- [EXERCISE REQUIREMENTS] All lines holding the word "installation" in the listing below need to be copied.

- [DATA EXTRACT]
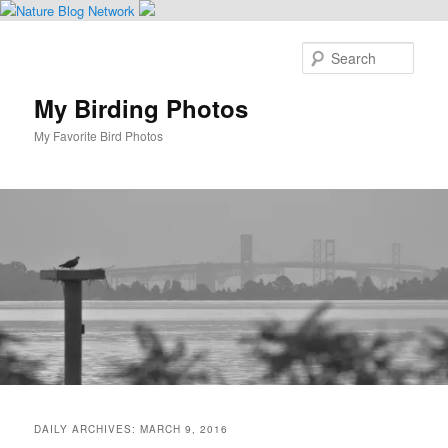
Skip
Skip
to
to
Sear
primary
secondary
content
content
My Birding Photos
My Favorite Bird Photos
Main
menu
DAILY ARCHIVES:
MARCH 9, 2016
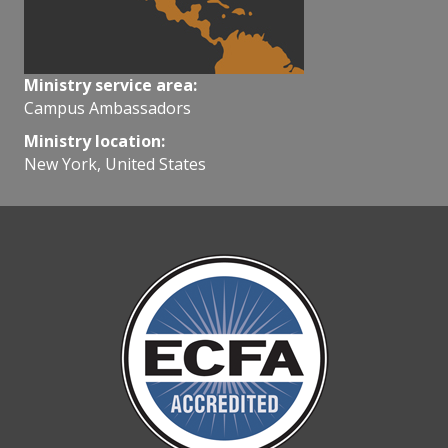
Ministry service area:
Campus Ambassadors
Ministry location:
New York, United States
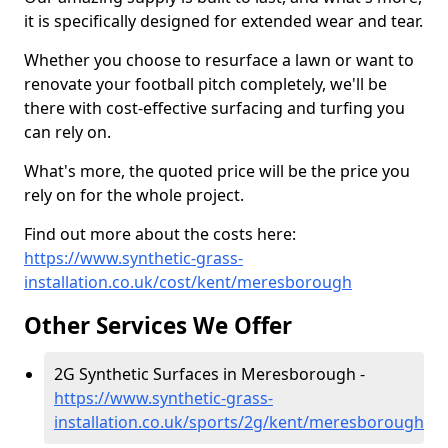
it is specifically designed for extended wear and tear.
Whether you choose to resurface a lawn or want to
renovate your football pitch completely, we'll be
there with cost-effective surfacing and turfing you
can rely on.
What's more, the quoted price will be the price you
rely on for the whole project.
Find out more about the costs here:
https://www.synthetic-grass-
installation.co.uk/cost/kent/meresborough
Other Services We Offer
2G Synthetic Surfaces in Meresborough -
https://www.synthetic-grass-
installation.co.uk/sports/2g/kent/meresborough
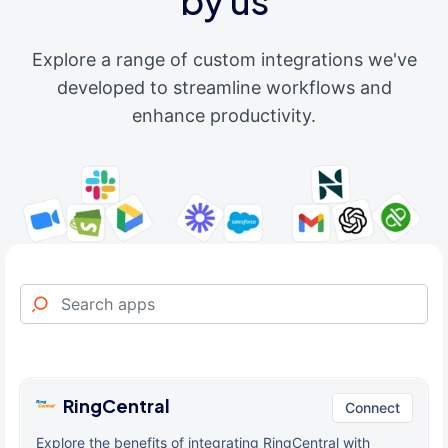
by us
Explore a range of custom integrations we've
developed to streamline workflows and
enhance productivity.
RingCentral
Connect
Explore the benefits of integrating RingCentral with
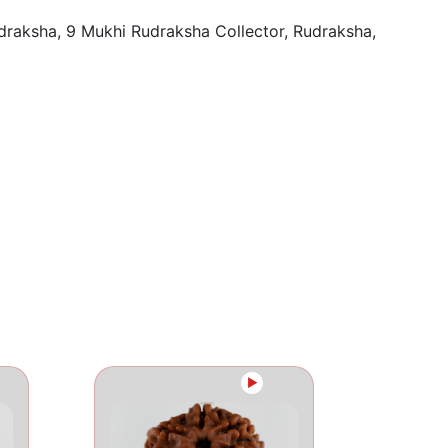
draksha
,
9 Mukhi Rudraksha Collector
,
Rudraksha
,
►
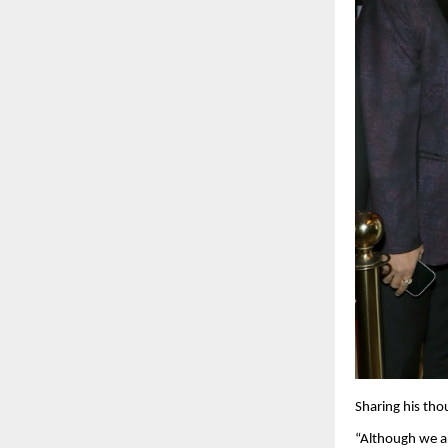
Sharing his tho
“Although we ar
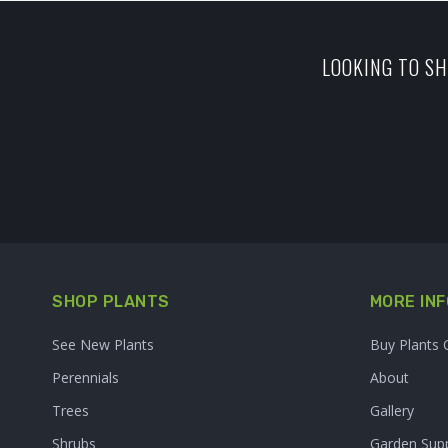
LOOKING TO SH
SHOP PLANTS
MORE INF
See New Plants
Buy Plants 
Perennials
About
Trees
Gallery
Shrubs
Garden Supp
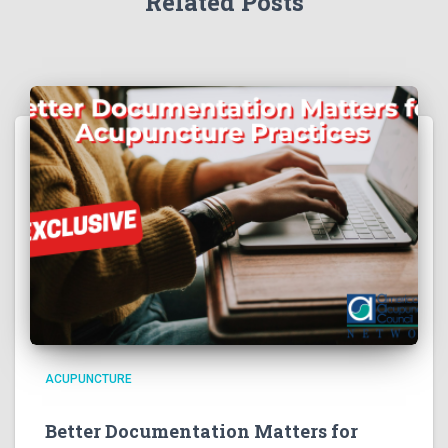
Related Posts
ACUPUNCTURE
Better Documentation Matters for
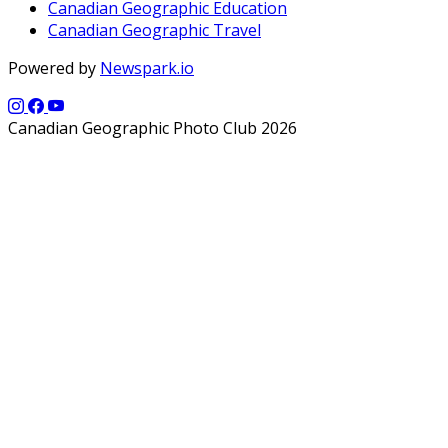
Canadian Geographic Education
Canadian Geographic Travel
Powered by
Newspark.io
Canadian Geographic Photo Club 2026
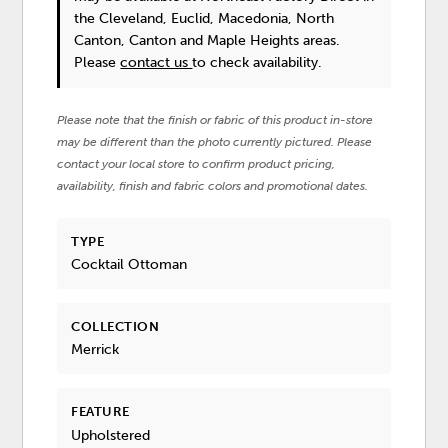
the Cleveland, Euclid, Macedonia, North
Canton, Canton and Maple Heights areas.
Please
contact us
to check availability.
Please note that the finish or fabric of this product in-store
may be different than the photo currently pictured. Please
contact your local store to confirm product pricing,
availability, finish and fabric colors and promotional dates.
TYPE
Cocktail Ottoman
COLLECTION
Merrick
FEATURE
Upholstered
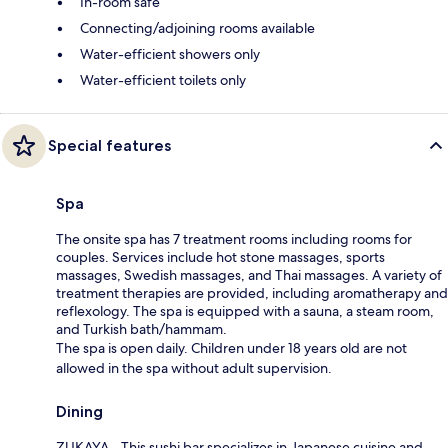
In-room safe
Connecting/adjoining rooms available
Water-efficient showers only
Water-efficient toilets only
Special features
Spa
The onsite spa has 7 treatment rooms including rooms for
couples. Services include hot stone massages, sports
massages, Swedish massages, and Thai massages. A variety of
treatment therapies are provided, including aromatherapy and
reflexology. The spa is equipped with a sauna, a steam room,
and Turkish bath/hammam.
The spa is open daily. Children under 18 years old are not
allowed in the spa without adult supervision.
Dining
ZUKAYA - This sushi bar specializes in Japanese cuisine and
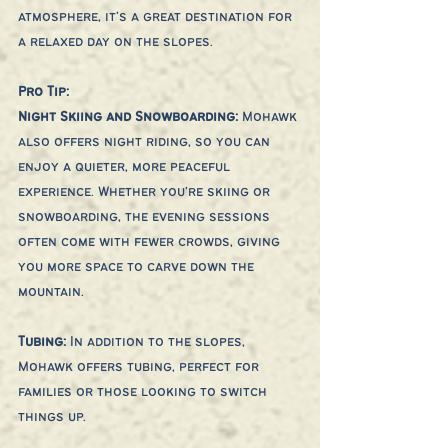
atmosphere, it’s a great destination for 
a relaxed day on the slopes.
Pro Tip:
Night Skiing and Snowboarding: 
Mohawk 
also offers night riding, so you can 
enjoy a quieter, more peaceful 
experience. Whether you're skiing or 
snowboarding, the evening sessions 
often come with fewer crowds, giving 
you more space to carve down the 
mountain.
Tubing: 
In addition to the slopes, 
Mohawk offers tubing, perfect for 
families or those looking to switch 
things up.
==
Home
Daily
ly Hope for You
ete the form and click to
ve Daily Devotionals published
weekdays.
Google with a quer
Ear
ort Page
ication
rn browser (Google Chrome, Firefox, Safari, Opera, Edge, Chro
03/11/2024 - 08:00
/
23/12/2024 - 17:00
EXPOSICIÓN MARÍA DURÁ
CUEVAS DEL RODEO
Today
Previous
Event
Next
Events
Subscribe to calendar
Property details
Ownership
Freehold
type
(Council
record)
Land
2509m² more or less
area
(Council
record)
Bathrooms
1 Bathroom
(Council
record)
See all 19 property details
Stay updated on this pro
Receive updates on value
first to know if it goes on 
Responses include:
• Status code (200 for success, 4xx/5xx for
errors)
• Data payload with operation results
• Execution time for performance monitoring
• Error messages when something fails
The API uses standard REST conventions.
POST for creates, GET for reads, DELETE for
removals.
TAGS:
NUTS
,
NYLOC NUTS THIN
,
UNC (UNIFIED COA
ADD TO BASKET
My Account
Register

- [RESULT OF THIS EXERCISE]
installation.co.uk/cost/kent/meresborough
installation.co.uk/sports/2g/kent/meresborough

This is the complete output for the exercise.